Oil stocks on the US market have gotten a strong boost in the past week after the United States’ intervention in Venezuela. Chevron (CVX) and other companies got a strong boost in the past few days after the US captured President Nicholas Maduro and brought him in for a criminal trial. The South American country, a hub for oil and other natural resources, may soon be under US control, per Donald Trump, putting its oil supply in the hands of Chevron, Exxon, and other US manufacturers.
While all of the top oil stocks are up and will reap similar benefits from the US-Venezuela situation, some forecast that Chevron CVX could see hundreds of millions in cash flow. A TD Cowen analyst noted Friday that Chevron could grow its cash flow by as much as $700 million a year from increasing oil production in Venezuela as the Trump administration seeks to control the South American country’s crude supplies.

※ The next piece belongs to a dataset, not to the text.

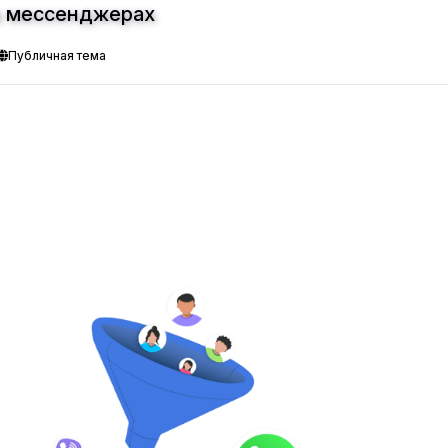
 в мессенджерах
Публичная тема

What Analysts are Saying about Chevron Stock
Chevron, the only US oil major currently operating in Venezuela, has a “differentiated opportunity among peers to increase production,” analyst Jason Gabelman wrote. Its efforts could add “between $400 million and $700 million a year, representing about 1% to 2% of the company’s cash flow from operations,” he said. Moreover, Trump moved forward with an oil deal, announcing that Venezuela will “turn over” 30 to 50 barrels of oil to the US, to be sold at market prices. The $3 billion deal caught oil markets by surprise, sending oil stocks like Chevron CVX higher as well.
Also Read: Trump Claims Venezuela Oil Deal Could Be Worth $3 Billion
In addition, Chevron will likely boost production from its existing assets rather than commit large amounts of new capital to the country, according to the note. “We suspect Chevron will be hesitant to invest material incremental capital in Venezuela until there is a stable government and fiscal regime,” Gabelman wrote in his note. Furthermore, Mizuho stands out with a high price target score of 98.4 and a bold target of $206, suggesting strong confidence in future performance. Citigroup, with a price target score of 97.6, also shows high accuracy in past predictions, supporting their $179 target.
On the other hand, some other market experts aren’t as bullish on CVX. Cramer expressed skepticism about investing in Chevron due to its reliance on oil price performance, indicating potential risks for shareholders amid lower price forecasts.